He had pretty much taken the words out of my mouth. Rice is cheap, rice flour is not, so the need was pretty evident, but the machine was expensive. His automatic support finally broke my emotional dam, and the fact that he held me and smiled gently while I cried made me cry more.
See? Pretty sappy.

Two weeks later, this guy arrived:

He does not have a name yet. I should get on that.

A Wondermill that I originally planned to buy for wheat is now our exclusive gluten-free flour maker. It set us back $300 of tax return money, and I do not regret a dime. Instead of buying over priced little bags of flour, I store buckets of white, brown, and sweet rice and make it on demand. The cost is cut by roughly 250%. By the end of the year that machine will have paid for itself. I still purchase tapioca starch, but that is only because making it is a huge time consuming and money burning process that I will happily pay 75 cents a pound to avoid. 

It took a few more weeks of experimenting before I found I flour blend I liked. I wanted one that was easily obtained, versatile, and easy to use. I settled on Jeanne's Gluten Free All-Purpose Flour, because it met all of my needs very well. I have found it is easy to adapt to other recipes, and is accepts other flours well. Plus, she has a huge list of applications with it already, so there is very little work involved finding a tried and true recipe.

Well, now you know why I spent the money on a grain mill. Would you have done the same?

Tuesday, September 24, 2013

Easy Peasy Cornbread

Chili is a seasonal dish around here. It is reserved for the cooler months, which is kind of a shame because it is so easy to throw together. Some meat, a can of tomatoes, some seasoning and beans, and you are done. I know, I know, real chili, COMPETITION chili, has no beans. Well, this isn't a comeptition, and I refuse to make chili without beans.

I also refuse to eat chili without cornbread. Honey Bear likes to try and insist on oyster crackers, but eventually he will learn that he is wrong. A nice hunk of cornbread on the bottom of a chili bowl is one step closer to heaven in my opinion, and it has to be made from scratch. Yes, the boxes are easy, but it still tastes like box to me. 

Except one. After the Great Gluten Purge, I bought a box of gluten free mix cornbread while I relearned what I was doing. It asked for the usual: milk, oil, egg... and baking powder? Doesn't that usually come in a mix? I didn't think about it too much, and just made the food.

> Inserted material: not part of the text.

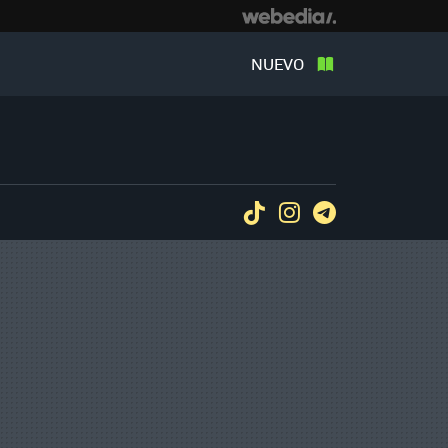
NUEVO
Tiktok
Instagram
Telegram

It was a pleasant surprise to find that it tasted pretty much exactly like my homemade wheat flour cornbread, so I checked the ingredients. Maybe I could duplicate it? Cornmeal, white rice flour, and salt.

That's it! I was both thrilled and annoyed, because although I could easily replicate it, I had just wasted money on ingredients I already had at home. So, I did a really hard thing: I swapped out the wheat flour in my old recipe for rice flour.

Bingo. Flawless cornbread. It's like nothing changed. And thank goodness, because I might be a little emotionally attached to cornbread. Just ask Honey Bear.

Yup. That's all that was left when I came to get a photo.

Basic Gluten Free Cornbread

1 cup cornmeal
1 cup rice flour
1 tablespoon baking soda
1 tsp salt
1 egg
1 cup milk
1/4 cup vegetable oil or melted butter
1/4 cup sugar (optional. I used to skip it, but it helps the gluten free version brown)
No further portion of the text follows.